Real gross domestic product increased at an annual rate of 1.3% in Q1 2023, according to the second estimate. This is slower than the Q4 2022 GDP third estimate of 2.6% growth but quicker than the initial estimate of 1.1% growth.
Here is the opening text from the Bureau of Economic Analysis news release:
The increase in real GDP reflected increases in consumer spending, exports, federal government spending, state and local government spending, and nonresidential fixed investment that were partly offset by decreases in private inventory investment and residential fixed investment. Imports, which are a subtraction in the calculation of GDP, increased. [Full Release]
Gross Domestic Product (GDP)
Real gross domestic product (GDP) measures how fast or slowly the economy is growing and measures the inflation-adjusted value of all goods and services produced by the economy. It is considered the broadest measure of economic activity and the primary indicator of an economy's health. The Bureaus of Economic Analysis (BEA) releases real GDP data on a monthly basis. There are 3 versions released a month apart, advance, second, and final, each incorporating data that was previously unavailable. Economists can use GDP to determine whether an economy is growing or experiencing a recession.

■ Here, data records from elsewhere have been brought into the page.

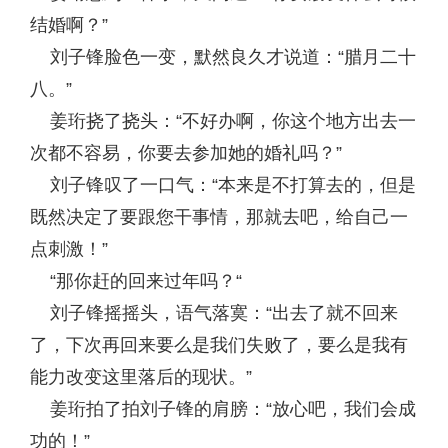
结婚啊？”
刘子锋脸色一变，默然良久才说道：“腊月二十
八。”
姜珩挠了挠头：“不好办啊，你这个地方出去一
次都不容易，你要去参加她的婚礼吗？”
刘子锋叹了一口气：“本来是不打算去的，但是
既然决定了要跟您干事情，那就去吧，给自己一
点刺激！”
“那你赶的回来过年吗？“
刘子锋摇摇头，语气落寞：“出去了就不回来
了，下次再回来要么是我们失败了，要么是我有
能力改变这里落后的现状。”
姜珩拍了拍刘子锋的肩膀：“放心吧，我们会成
功的！”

Here is a look at quarterly GDP since Q2 1947. Prior to 1947, GDP was an annual calculation. To be more precise, the chart shows the annualized percentage change from the preceding quarter in real (inflation-adjusted) gross domestic product. We've also included recessions, which are determined by the National Bureau of Economic Research (NBER). Also illustrated are the 3.18% average (arithmetic mean) and the 10-year moving average, currently at 2.40%.

The chart above has many interesting data points but can be quite overwhelming to look at. This next chart is a simplified version starting in 2007.

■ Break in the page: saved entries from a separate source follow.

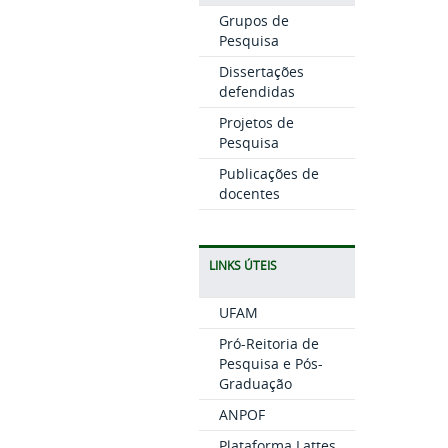
Grupos de
Pesquisa
Dissertações
defendidas
Projetos de
Pesquisa
Publicações de
docentes
LINKS ÚTEIS
UFAM
Pró-Reitoria de
Pesquisa e Pós-
Graduação
ANPOF
Plataforma Lattes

Here is a log-scale chart of real GDP with an exponential regression, which helps us understand growth cycles since the 1947 inception of quarterly GDP. The latest number puts us 15.2% below trend.

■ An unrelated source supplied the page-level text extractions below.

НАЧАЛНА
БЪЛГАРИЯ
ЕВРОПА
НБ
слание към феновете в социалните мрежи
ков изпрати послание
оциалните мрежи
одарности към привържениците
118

A particularly telling representation of slowing growth in the US economy is the year-over-year rate of change. The average rate at the start of recessions is 3.29% with a range of 1.28% to 6.78%. Eleven of the twelve recessions over this time frame have begun at a higher level than the current real YoY GDP of 1.62%.

In summary, the Q1 2023 GDP second estimate of 1.3% showed faster economic growth than initially estimated. Compared with Q4 2022, the real GDP has slowed but still shows signs of improvement from Q1 and Q2 2022.
This article was originally written by Doug Short. From 2016-2022, it was improved upon and updated by Jill Mislinski. Starting in January 2023, AP Charts pages will be maintained by Jennifer Nash at Advisor Perspectives/VettaFi.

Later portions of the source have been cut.